Liquidating trust and tax

Partners, however, can only take a loss on their returns if it's solely the result of a liquidating distribution of cash, outstanding partnership receivables or inventory items.If the partnership distributes property -- anything other than cash and property treated as cash -- during its liquidation, it has no immediate tax effect.As a result, the tax effects of a partnership that makes liquidating distributions only impacts the partners who receive them.To be taxed as a liquidating distribution, however, a partner's interest in the partnership must terminate.At the same time, the trust issues a K-1, which breaks down the distribution, or how much of the distributed money came from principal versus interest.The K-1 is the form that lets the beneficiary know his tax liability from trust distributions.The K-1 schedule for taxing distributed amounts is generated by the trust and handed over to the IRS.The IRS, in turn, delivers the document to the beneficiary to pay the tax.

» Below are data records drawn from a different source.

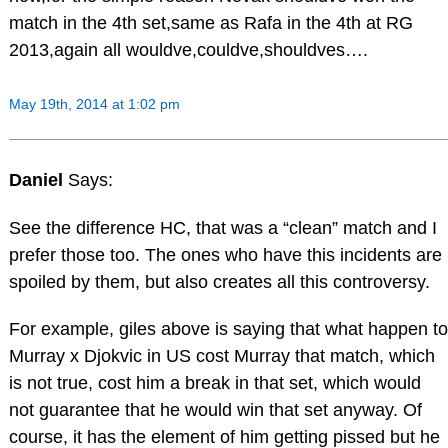
match in the 4th set,same as Rafa in the 4th at RG
2013,again all wouldve,couldve,shouldves….
May 19th, 2014 at 1:02 pm
Daniel
Says:
See the difference HC, that was a “clean” match and I
prefer those too. The ones who have this incidents are
spoiled by them, but also creates all this controversy.
For example, giles above is saying that what happen to
Murray x Djokvic in US cost Murray that match, which
is not true, cost him a break in that set, which would
not guarantee that he would win that set anyway. Of
course, it has the element of him getting pissed but he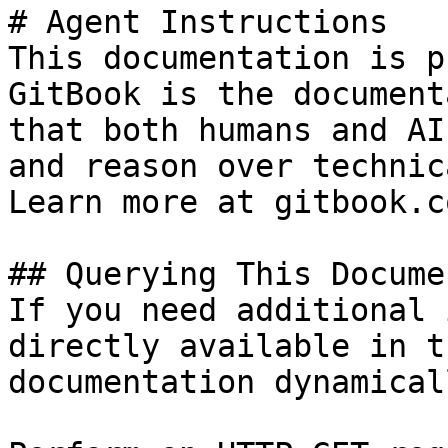
# Agent Instructions

This documentation is p
GitBook is the document
that both humans and AI
and reason over technic
Learn more at gitbook.co
## Querying This Docume
If you need additional 
directly available in t
documentation dynamical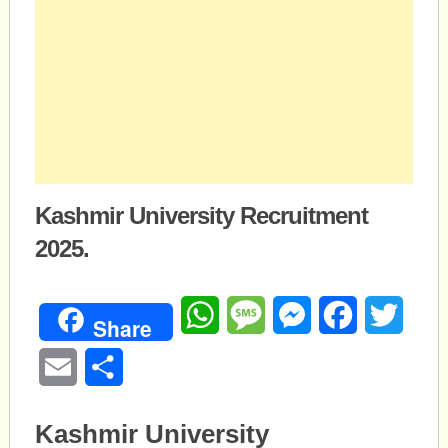
Kashmir University Recruitment
2025.
WhatsApp
Message
Messenger
Facebook
Twitte
Share
Email
Share
Kashmir University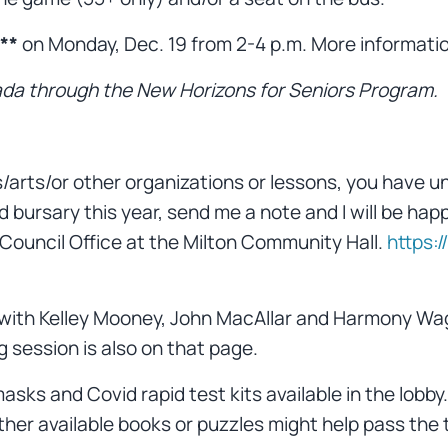
**
on Monday, Dec. 19 from 2-4 p.m. More information
da through the New Horizons for Seniors Program.
s/arts/or other organizations or lessons, you have un
 bursary this year, send me a note and I will be happ
 Council Office at the Milton Community Hall.
https:
) with Kelley Mooney, John MacAllar and Harmony W
 session is also on that page.
asks and Covid rapid test kits available in the lobb
 other available books or puzzles might help pass the 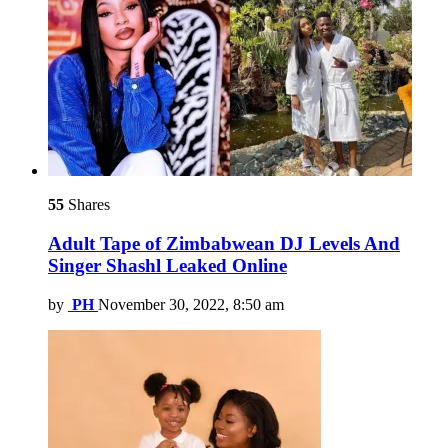
55
Shares
Adult Tape of Zimbabwean DJ Levels And
Singer Shashl Leaked Online
by
PH
November 30, 2022, 8:50 am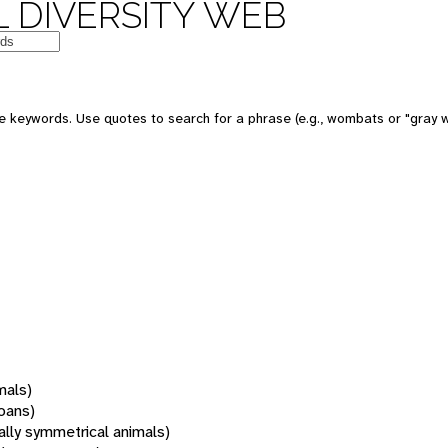
 DIVERSITY WEB
 keywords. Use quotes to search for a phrase (e.g., wombats or "gray w
mals)
oans)
rally symmetrical animals)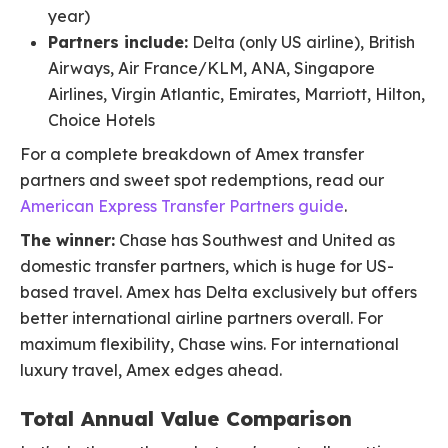
year)
Partners include:
Delta (only US airline), British
Airways, Air France/KLM, ANA, Singapore
Airlines, Virgin Atlantic, Emirates, Marriott, Hilton,
Choice Hotels
For a complete breakdown of Amex transfer
partners and sweet spot redemptions, read our
American Express Transfer Partners guide
.
The winner:
Chase has Southwest and United as
domestic transfer partners, which is huge for US-
based travel. Amex has Delta exclusively but offers
better international airline partners overall. For
maximum flexibility, Chase wins. For international
luxury travel, Amex edges ahead.
Total Annual Value Comparison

Initially, your basis is equal to the amount of cash plus your basis -- or cost -- in any property contributed to the business.Upon liquidation of a partnership, the Internal Revenue Service views the distributions as a sale of a partnership interest; as a result, gains are generally taxed as long-term capital gains to partners.Therefore, partners who have held an interest in the partnership for more than one year as of the date of a liquidating distribution will pay lower rates of tax on the gain than they do on a partnership's operating profit.Regardless of the amount of cash you receive, your basis in the distributed property is never less than zero.If your basis is zero, this means the amount you eventually sell the property for is all taxable gain.